No sabemos vivir sin conocer el nombre de los jugadores de fútbol, del político que se enredó en su enésima verborrea o del último influencer en YouTube. Sin embargo, la gente en general desconoce la identidad de los cientos de personas que, como Martín Barajas, anónimamente, se movilizan como las hormigas, en grupos organizados, para proteger bienes esenciales como respirar un aire limpio, alimentarse de peces que no coman plástico o proteger la biodiversidad, la cual a su vez cuida de los humanos. Y lo hacen a pesar de la Administración.

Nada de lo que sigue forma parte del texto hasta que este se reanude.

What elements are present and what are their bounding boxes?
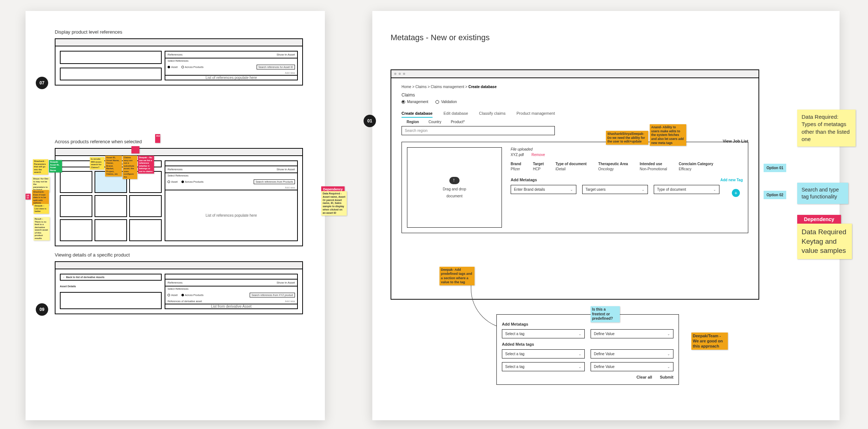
option-1-chip[interactable]: Option 01: [764, 164, 786, 172]
sticky-shashank[interactable]: Shashank/Divya/Deepak- Do we need the ab…: [606, 131, 648, 145]
left-panel: Display product level references Referen…: [26, 11, 325, 420]
section-07: Display product level references Referen…: [55, 29, 303, 86]
grp1-title: Add Metatags: [502, 322, 673, 326]
search-button-09[interactable]: Search references from XYZ product: [250, 293, 295, 297]
app-frame: Home > Claims > Claims management > Crea…: [391, 69, 759, 300]
sticky-data-req-types[interactable]: Data Required: Types of metatags other t…: [797, 110, 856, 147]
sticky-n9[interactable]: Deepak – List view is better: [34, 204, 49, 214]
upload-card: Drag and drop document File uploaded XYZ…: [402, 142, 748, 233]
chevron-down-icon: ⌄: [579, 332, 581, 336]
sticky-n8[interactable]: Shashank: Even if man data is to be spli…: [32, 190, 49, 205]
section-07-title: Display product level references: [55, 29, 303, 35]
search-button-08[interactable]: Search references from Products: [254, 179, 295, 184]
sticky-n6[interactable]: Deepak – No can we list a reference whet…: [138, 156, 154, 174]
add-new-tag-link[interactable]: Add new Tag: [721, 178, 743, 182]
subtab-country[interactable]: Country: [429, 120, 441, 124]
sticky-n10[interactable]: Result – There is no limit to a derivati…: [34, 217, 50, 240]
sticky-deepak-predef[interactable]: Deepak- Add predefined tags and a sectio…: [439, 267, 475, 285]
radio-asset-09[interactable]: Asset: [168, 294, 178, 296]
drop-zone[interactable]: Drag and drop document: [407, 147, 502, 228]
chevron-down-icon: ⌄: [667, 352, 670, 356]
select-refs-label: Select References: [165, 58, 297, 63]
refs-list-empty: List of references populate here: [165, 75, 297, 80]
select-tag-2[interactable]: Select a tag⌄: [502, 349, 585, 358]
search-input[interactable]: Search region: [402, 126, 555, 135]
right-title: Metatags - New or existings: [391, 33, 489, 42]
define-value-2[interactable]: Define Value⌄: [591, 349, 673, 358]
sticky-n1[interactable]: Shashank - Parameters that will go into …: [33, 159, 48, 175]
chevron-down-icon: ⌄: [667, 365, 670, 369]
radio-asset[interactable]: Asset: [168, 66, 178, 68]
asset-details-label: Asset Details: [60, 284, 162, 288]
radio-across-08[interactable]: Across Products: [181, 181, 204, 183]
subtab-region[interactable]: Region: [407, 120, 419, 124]
sticky-dep-head-2[interactable]: Dependency: [797, 215, 841, 224]
section-09: Viewing details of a specific product ← …: [55, 252, 303, 314]
subtab-product[interactable]: Product*: [451, 120, 465, 124]
sticky-red-flag[interactable]: IR12: [155, 134, 160, 143]
select-doctype[interactable]: Type of document⌄: [654, 185, 719, 194]
radio-across[interactable]: Across Products: [181, 66, 204, 68]
select-tag-3[interactable]: Select a tag⌄: [502, 362, 585, 371]
sticky-red-top-08[interactable]: [131, 146, 139, 153]
deriv-list: List from derivative Asset: [165, 304, 297, 308]
radio-asset-08[interactable]: Asset: [168, 181, 178, 183]
breadcrumb[interactable]: Home > Claims > Claims management > Crea…: [402, 85, 748, 89]
remove-file-link[interactable]: Remove: [531, 153, 545, 157]
badge-01: 01: [364, 115, 376, 127]
back-link[interactable]: ← Back to list of derivative Assets: [60, 274, 162, 281]
grp2-title: Added Meta tags: [502, 342, 673, 346]
refs-label: References: [168, 168, 183, 171]
refs-list-08: List of references populate here: [165, 190, 297, 240]
show-in-asset-label: Show in Asset: [277, 53, 295, 56]
section-09-title: Viewing details of a specific product: [55, 252, 303, 258]
chevron-down-icon: ⌄: [579, 352, 581, 356]
add-metatags-label: Add Metatags: [511, 178, 537, 182]
select-target[interactable]: Target users⌄: [582, 185, 648, 194]
section-08-title: Across products reference when selected: [55, 139, 303, 144]
file-name: XYZ.pdf: [511, 153, 524, 157]
search-button[interactable]: Search references for Asset ID: [257, 65, 295, 69]
tab-product-mgmt[interactable]: Product management: [516, 110, 555, 118]
add-new-08[interactable]: Add new: [165, 186, 297, 190]
option-2-chip[interactable]: Option 02: [764, 191, 786, 199]
select-brand[interactable]: Enter Brand details⌄: [511, 185, 576, 194]
define-value-1[interactable]: Define Value⌄: [591, 329, 673, 338]
radio-validation[interactable]: Validation: [435, 100, 457, 104]
submit-button[interactable]: Submit: [660, 375, 673, 379]
deriv-refs-label: References of derivative asset: [168, 300, 202, 303]
radio-management[interactable]: Management: [402, 100, 428, 104]
claims-label: Claims: [402, 92, 748, 98]
sticky-anand[interactable]: Anand- Ability to users make edits to th…: [650, 124, 686, 146]
sticky-dep-body-2[interactable]: Data Required Keytag and value samples: [797, 224, 852, 259]
chevron-down-icon: ⌄: [579, 365, 581, 369]
add-button[interactable]: +: [732, 189, 740, 197]
tab-create-db[interactable]: Create database: [402, 110, 433, 118]
sticky-n4[interactable]: Asset ID, Asset Name, Owner, Brand, Mark…: [105, 156, 122, 176]
sticky-red-small[interactable]: US 13: [26, 194, 31, 200]
add-new-09[interactable]: Add new: [285, 300, 295, 303]
sticky-n3[interactable]: Is rerode: Will asses search for Claims?: [90, 157, 104, 170]
refs-label: References: [168, 53, 183, 56]
sticky-good[interactable]: Deepak/Team - We are good on this approa…: [691, 333, 728, 350]
sticky-n2[interactable]: Deepak- Asset ID, Asset Name: [49, 160, 62, 172]
badge-09: 09: [36, 303, 48, 316]
sticky-freetext[interactable]: Is this a freetext or predefined?: [591, 306, 620, 322]
tab-classify[interactable]: Classify claims: [479, 110, 506, 118]
tab-edit-db[interactable]: Edit database: [443, 110, 468, 118]
radio-across-09[interactable]: Across Products: [181, 294, 204, 296]
chevron-down-icon: ⌄: [570, 188, 573, 191]
window-chrome: [391, 70, 758, 78]
sticky-n5[interactable]: Claims easy are not a substitute asset; …: [123, 156, 137, 179]
sticky-dep-body[interactable]: Data Required - Asset name, Asset Or par…: [321, 191, 347, 216]
section-08: Across products reference when selected …: [55, 139, 303, 246]
upload-icon: [449, 177, 460, 184]
clear-all-button[interactable]: Clear all: [637, 375, 652, 379]
select-tag-1[interactable]: Select a tag⌄: [502, 329, 585, 338]
define-value-3[interactable]: Define Value⌄: [591, 362, 673, 371]
chevron-down-icon: ⌄: [667, 332, 670, 336]
right-panel: Metatags - New or existings Home > Claim…: [372, 11, 840, 420]
add-new-link[interactable]: Add new: [165, 71, 297, 75]
sticky-search-type[interactable]: Search and type tag functionality: [797, 183, 848, 204]
badge-07: 07: [36, 77, 48, 89]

El libro que este ingeniero ha publicado a propósito de sus 40 años como ecologista, Río arriba, narra a lo largo de 200 páginas el empuje de muchos para proteger lo común de la inercia y el desinterés de la política por el impacto ambiental de la actividad humana. En él cita alguna excepción, como la exministra de Medio Ambiente con el PSOE y actual presidenta de este partido, Cristina Narbona, o el exconcejal de Medio Ambiente de la Comunidad de Madrid con el PP, Carlos Mayor Oreja. Y pocos más.

Son las 8:59 de la mañana y Santiago espera en el aparcamiento junto a una estación de metro del sur de Madrid, los dedos de las dos manos sobre su teléfono móvil. “Estaba poniendo un tuit, cada día publico uno a primera hora de la mañana”. Su generación es cien por cien analógica, pero decidió entrar en esta red social porque le parece muy útil, dice, para presionar más. Tiene 14.000 seguidores y el tuit en el que alertaba de los escombros del Calderón sobre el Manzanares encadenó 641 retuits.

El GPS marca una hora y 44 minutos hasta el pueblo Aguilafuente, en la provincia de Segovia, donde ha quedado con vecinos y ecologistas locales para que le guíen por la zona y le expliquen hasta el último detalle de un proyecto de embalse pendiente desde 1994 y que tiene en vilo a varios pueblos. Se están haciendo las alegaciones al Plan Hidrológico del Duero y es el momento idóneo para “darle jaque mate”, dice en el camino. “Hay que coger el proyecto al principio, si no, no te comes una rosca”, sentencia.

Al parecer, según le han adelantado, el plan oficial es que la presa sirva para los regadíos que ahora reciben agua subterránea, contaminada con arsénico porque el acuífero está sobreexplotado. La idea es regar con el agua del río Cega y en el proyecto se añaden algunos usos más: abastecer a 15.000 habitantes, generar electricidad, proteger de posibles avenidas. “En general, cuantos más usos se atribuyen al proyecto de un embalse, más inútil suele ser”. Al llegar, observando el lugar, se pregunta: “Pero, ¿dónde van a poner la pared? ¡Si esto es plano!”.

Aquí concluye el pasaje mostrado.